Compute the following quantities: 

a) the initial weighting matrix, 

b) the first-step gmm estimator, 

c) the updated weighting matrix, 

d) the 2-step gmm estimator,

e) the standard errors,

f) the Sargent statistic

*Note: In formulas below we do not include $\frac1N$ in  the definition of $\hat{\mathbf{W}}$. This only has implications for the formula for $\text{Avar}(\hat{\boldsymbol{\beta}})$.*

a) Write the initial weighting matrix $\hat{\mathbf{W}}$ used for the 1-step GMM estimator (equivalent to System 2SLS). What are $\hat{\mathbf{W}}$'s dimensions?


$$\hat{\mathbf{W}}=$$

In [None]:
# Compute the initial weighting matrix 
W = # fill in


b) Compute the first step GMM estimator:

$$\hat{\boldsymbol{\beta}}_{GMM}= (\mathbf{X}'\mathbf{Z}\hat{\mathbf{W}}\mathbf{Z}'\mathbf{X})^{-1}\mathbf{X}'\mathbf{Z}\hat{\mathbf{W}}\mathbf{Z}'\mathbf{Y}$$

In [None]:
# Compute the 2sls estimator (1-step GMM)
beta_gmm= # fill in
print("beta_gmm=",beta_gmm)

you should get: `beta_gmm=[[-0.02163]]`

c) Write the expression for the updated weighting matrix used for 2-step GMM (Arellano Bond). What is the dimension of this matrix?

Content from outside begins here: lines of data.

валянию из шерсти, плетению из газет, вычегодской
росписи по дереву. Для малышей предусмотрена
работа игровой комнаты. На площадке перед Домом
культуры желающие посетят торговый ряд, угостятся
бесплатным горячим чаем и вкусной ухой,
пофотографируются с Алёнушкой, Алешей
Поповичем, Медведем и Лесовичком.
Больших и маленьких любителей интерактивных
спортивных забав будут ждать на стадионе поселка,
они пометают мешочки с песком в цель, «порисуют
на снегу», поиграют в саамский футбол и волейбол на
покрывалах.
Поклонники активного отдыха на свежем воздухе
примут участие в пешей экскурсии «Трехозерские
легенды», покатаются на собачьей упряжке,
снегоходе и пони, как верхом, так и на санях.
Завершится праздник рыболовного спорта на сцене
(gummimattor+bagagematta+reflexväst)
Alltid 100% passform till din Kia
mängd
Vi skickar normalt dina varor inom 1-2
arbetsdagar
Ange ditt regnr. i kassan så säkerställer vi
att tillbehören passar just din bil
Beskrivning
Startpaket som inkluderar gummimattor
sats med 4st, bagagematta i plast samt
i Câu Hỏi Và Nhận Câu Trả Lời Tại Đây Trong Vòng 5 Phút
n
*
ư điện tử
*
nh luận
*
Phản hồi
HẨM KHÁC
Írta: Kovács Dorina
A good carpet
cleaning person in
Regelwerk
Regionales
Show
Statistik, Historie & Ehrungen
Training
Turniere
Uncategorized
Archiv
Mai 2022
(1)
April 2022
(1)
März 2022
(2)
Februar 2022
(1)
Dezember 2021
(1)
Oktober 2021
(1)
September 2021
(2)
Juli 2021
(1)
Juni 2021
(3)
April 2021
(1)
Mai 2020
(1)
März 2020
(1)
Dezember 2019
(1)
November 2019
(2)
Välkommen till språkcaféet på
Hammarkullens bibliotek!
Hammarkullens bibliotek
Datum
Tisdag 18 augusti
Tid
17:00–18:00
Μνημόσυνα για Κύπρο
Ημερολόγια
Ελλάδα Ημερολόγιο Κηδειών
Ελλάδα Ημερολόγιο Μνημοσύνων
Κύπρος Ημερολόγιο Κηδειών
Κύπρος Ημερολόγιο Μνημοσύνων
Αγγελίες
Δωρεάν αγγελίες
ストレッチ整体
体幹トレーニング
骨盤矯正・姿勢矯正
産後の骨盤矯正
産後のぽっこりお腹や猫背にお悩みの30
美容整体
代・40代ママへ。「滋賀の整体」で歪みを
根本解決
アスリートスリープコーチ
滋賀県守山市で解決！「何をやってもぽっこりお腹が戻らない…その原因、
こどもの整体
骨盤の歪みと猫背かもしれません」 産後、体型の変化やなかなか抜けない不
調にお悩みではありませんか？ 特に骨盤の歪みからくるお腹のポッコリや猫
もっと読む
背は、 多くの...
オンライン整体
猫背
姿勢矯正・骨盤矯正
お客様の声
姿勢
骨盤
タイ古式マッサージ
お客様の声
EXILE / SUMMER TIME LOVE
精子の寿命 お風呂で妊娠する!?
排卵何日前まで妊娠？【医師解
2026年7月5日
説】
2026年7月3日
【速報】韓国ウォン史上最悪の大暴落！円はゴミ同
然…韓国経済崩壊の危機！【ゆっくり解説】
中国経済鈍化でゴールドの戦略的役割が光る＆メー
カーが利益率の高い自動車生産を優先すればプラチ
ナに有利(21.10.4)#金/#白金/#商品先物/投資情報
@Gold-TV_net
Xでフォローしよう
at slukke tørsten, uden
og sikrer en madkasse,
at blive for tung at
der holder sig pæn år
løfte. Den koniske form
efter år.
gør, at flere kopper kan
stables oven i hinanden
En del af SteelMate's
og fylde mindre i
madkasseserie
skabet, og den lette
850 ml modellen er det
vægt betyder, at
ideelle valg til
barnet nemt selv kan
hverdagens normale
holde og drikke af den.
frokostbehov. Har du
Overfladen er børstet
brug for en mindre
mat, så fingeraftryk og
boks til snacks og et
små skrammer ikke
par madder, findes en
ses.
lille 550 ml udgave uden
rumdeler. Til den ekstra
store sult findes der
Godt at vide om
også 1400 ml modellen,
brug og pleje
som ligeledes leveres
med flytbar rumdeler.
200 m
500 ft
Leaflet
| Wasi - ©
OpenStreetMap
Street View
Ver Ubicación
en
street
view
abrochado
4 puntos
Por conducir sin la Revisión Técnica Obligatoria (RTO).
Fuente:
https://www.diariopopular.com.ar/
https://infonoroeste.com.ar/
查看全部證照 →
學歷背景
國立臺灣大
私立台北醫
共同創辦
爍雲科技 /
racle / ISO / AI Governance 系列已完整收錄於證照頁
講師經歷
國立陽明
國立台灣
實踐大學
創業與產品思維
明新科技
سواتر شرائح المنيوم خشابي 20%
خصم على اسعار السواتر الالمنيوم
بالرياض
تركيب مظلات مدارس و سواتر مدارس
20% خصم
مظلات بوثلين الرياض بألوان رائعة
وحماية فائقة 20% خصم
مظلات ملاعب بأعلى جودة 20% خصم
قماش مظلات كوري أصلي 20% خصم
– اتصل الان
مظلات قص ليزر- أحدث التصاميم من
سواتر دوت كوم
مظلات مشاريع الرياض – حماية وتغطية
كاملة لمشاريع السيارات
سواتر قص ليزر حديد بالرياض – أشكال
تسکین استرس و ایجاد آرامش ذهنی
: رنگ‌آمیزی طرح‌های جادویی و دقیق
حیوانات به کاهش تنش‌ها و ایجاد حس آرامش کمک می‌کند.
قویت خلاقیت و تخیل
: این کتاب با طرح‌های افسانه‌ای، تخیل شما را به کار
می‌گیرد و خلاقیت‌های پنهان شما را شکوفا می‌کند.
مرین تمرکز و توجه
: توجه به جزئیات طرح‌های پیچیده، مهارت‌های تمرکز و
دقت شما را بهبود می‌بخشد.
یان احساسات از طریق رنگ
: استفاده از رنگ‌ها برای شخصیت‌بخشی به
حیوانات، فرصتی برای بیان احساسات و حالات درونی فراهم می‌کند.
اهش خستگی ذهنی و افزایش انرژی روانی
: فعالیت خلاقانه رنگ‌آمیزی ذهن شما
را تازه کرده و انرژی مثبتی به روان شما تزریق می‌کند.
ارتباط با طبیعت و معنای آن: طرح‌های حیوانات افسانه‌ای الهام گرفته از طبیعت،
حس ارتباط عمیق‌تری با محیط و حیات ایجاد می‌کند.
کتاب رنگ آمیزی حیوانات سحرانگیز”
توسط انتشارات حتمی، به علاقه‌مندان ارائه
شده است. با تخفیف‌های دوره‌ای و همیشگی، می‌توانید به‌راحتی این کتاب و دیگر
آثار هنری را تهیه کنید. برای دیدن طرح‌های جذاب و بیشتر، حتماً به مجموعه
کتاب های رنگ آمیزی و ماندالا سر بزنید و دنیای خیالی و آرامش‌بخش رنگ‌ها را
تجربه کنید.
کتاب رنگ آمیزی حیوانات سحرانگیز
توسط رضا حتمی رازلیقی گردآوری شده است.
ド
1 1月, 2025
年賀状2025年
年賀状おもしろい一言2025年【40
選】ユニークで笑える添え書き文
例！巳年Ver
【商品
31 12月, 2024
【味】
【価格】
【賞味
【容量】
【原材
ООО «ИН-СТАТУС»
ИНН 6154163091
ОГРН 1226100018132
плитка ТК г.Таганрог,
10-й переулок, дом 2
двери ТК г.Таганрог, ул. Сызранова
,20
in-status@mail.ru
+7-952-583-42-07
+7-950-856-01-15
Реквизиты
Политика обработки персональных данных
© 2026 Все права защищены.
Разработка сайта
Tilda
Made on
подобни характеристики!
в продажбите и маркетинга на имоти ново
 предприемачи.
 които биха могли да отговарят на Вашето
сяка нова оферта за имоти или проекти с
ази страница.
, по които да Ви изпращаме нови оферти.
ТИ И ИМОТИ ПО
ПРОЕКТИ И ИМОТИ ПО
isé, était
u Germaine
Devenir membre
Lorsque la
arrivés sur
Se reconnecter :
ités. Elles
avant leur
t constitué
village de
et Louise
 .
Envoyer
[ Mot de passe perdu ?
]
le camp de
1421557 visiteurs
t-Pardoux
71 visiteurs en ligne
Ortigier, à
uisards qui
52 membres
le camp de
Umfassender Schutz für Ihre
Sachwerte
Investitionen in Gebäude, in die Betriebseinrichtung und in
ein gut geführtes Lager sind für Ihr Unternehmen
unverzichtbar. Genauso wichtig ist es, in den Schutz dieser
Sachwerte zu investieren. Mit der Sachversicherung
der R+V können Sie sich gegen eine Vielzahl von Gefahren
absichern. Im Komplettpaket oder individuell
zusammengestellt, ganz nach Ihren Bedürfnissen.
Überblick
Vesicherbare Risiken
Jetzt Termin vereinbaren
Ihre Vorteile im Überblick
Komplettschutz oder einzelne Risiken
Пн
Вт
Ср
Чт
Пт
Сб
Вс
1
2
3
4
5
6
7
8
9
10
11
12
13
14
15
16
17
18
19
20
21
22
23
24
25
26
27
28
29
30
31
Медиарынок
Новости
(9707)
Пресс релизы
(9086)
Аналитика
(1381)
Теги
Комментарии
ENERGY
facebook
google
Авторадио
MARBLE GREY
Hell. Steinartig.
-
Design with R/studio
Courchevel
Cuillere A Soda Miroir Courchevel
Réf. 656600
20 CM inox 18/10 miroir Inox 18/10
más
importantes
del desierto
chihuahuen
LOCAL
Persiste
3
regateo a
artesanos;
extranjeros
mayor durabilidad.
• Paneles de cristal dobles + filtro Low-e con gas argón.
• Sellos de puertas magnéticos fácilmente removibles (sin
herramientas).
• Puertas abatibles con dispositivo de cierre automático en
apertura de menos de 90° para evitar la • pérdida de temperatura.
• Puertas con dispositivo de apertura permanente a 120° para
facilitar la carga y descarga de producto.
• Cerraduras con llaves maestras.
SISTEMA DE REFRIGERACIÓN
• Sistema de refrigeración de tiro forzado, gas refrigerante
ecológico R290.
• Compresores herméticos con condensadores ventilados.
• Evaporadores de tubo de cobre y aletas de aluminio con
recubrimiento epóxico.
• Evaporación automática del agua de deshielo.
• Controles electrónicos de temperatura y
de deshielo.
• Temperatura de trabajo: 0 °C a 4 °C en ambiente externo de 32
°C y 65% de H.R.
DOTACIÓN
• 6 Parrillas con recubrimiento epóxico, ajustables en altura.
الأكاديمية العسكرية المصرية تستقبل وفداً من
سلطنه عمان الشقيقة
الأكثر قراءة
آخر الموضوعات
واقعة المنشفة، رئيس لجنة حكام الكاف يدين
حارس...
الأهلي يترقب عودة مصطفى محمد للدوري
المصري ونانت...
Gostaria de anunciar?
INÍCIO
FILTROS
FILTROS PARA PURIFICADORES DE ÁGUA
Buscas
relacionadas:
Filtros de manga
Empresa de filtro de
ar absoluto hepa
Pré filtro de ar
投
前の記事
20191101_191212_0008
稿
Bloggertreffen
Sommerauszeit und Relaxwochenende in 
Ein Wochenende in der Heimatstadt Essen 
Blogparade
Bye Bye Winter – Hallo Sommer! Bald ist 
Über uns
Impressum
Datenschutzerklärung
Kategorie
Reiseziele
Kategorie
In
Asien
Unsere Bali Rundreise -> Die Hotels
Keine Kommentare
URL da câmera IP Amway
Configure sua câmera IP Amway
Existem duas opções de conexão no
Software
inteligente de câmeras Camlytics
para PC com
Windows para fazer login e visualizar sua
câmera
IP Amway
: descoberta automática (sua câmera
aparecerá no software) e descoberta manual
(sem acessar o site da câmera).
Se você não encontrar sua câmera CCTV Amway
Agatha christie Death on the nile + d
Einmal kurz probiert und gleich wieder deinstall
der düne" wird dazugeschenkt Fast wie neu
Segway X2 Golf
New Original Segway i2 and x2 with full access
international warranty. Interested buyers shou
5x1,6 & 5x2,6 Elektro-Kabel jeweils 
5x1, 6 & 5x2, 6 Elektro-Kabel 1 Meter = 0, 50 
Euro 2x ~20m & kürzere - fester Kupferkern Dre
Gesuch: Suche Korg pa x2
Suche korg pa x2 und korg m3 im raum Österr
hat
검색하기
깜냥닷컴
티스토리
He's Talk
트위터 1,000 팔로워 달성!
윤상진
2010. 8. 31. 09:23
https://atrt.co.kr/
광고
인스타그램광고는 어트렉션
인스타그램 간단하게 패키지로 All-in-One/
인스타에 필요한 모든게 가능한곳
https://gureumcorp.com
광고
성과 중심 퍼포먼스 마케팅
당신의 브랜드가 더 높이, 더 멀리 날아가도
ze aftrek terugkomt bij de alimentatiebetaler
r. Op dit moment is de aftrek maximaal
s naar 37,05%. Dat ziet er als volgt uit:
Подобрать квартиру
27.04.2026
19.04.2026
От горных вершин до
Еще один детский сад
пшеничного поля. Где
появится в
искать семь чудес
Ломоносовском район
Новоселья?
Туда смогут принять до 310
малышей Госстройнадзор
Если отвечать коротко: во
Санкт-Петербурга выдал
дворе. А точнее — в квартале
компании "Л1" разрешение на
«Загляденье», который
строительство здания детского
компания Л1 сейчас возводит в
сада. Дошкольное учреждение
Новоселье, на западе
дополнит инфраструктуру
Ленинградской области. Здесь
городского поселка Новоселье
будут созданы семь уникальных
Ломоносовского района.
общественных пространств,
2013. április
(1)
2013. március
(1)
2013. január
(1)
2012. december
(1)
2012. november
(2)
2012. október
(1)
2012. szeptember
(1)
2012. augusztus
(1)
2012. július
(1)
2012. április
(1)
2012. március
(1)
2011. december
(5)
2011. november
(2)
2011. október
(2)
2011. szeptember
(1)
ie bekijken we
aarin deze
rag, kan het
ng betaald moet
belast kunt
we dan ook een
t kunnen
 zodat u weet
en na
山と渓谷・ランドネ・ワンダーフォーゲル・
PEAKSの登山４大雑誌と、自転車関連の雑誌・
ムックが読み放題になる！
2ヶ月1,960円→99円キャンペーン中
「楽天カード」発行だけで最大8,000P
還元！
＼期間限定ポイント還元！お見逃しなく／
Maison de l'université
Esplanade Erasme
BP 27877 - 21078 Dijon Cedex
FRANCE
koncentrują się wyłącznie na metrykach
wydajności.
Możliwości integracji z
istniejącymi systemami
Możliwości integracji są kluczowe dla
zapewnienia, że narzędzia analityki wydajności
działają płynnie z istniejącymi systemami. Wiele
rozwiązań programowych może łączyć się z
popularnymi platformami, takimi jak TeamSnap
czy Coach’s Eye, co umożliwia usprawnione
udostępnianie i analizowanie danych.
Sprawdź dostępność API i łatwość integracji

$$\hat{\mathbf{W}}^{\text{opt}}
= $$

In [None]:
# Compute the updated weighting matrix
# you'll need to compute residuals ui_hat
# you should use a loop to multiply each individual's Z_i and ui_hat separately
res = # fill in

W_opt = # fill in


d) Compute the second-step GMM estimator using this weighting matrix

$$\hat{\boldsymbol{\beta}}_{GMM}^{\text{opt}}= (\mathbf{X}'\mathbf{Z}\hat{\mathbf{W}}^{\text{opt}}\mathbf{Z}'\mathbf{X})^{-1}\mathbf{X}'\mathbf{Z}\hat{\mathbf{W}}^{\text{opt}}\mathbf{Z}'\mathbf{Y}$$

In [None]:
# Compute the 2-step GMM estimator 
beta_gmm = # fill in 
print("beta_gmm=",beta_gmm)

You should get: `beta_gmm= [[0.07076]]`

e) Compute standard errors: 
$$\hat{\mathbf{V}}(\hat{\boldsymbol{\beta}}_{\text{GMM}}^{\text{opt}}) = \left(\mathbf{X'}\mathbf{Z}\hat{\mathbf{W}}^{\text{opt}}\mathbf{Z}'\mathbf{X}\right)^{-1}$$

In [None]:
X = yfd_l
Z = z
W = W_opt
cov = # fill in 
se = # fill in
print(f'se = {se}, t = {beta_gmm/se}')

You should get: `se = [0.03733], t = [[1.8954]]`

f) Write up the Sargan Test Statistic. What does it provide a test of? What can you conclude from this test?


$$\mathbf{J}=$$

where $\mathbf{W} = (N \hat{\mathbf{S}})^{-1}= (\sum_i \mathbf{Z}_i' \hat{\mathbf{u}}_i\hat{\mathbf{u}}_i' \mathbf{Z}_i)^{-1}$

In [None]:
#Compute the Sargan Test Stat
J = # fill in

# Run test and print results
r=z.shape[1] # number of instruments
K=yfd_l.shape[1] # number of regressors
df=r-K # number of overidentifying restrictions
p_val = chi2.sf(J.flatten()[0], df)

print(f'The Sargan test statistic is: {J.item():.2g}, with p-value: {p_val:.2g}.')

You should get

The Sargan test statistic is: 43, with p-value: 0.002.